I realize that recovering stolen / illegally acquired property from convicted criminals can be difficult, but the phrasing here worries me. Doesn't shifting the burden of proof over to the accused violate some fundamental principles of justice?


It is with little surprise I note that Eminem didn't win the Album of the Year Award at the Grammys last night. Commercially, it was the only logical choice. First they nominate a controversial artist to guarantee viewers, then they give the award to some safe 70's comeback so the controversy doesn't permanently stain their reputation. Why anyone still takes these phony back-slapping rituals seriously is beyond me.

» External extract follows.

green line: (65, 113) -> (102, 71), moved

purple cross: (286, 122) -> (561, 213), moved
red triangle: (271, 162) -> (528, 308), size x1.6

I haven't seen the Elton John / Eminem duet yet, but I think the idea is hilarious. If you read the lyrics, you'll see that they're not anti-gay. I mean, they're anti-everything, but not consistently anti-gay. They are, however, consistently misogynistic - Eminem is practically killing off his wife in every other song. Which is why Elton John playing the role of Eminem's alter-ego Stan's wife strikes me as brilliant dark comedy.

No matter what his naive apologists says, though, I think Eminem's misogyni is real. It comes through in so many different ways, he's obsessed with killing his wife, even if all the anger and violence is clouded by jokes. I'm not really a fan, but The Marshall Mathers LP is still the most important album of 2000, judging by the way it resonates with a whole generation of teenagers, and, unlike that poseur Marilyn Manson, simply refuses to be dismissed as commercial shock music.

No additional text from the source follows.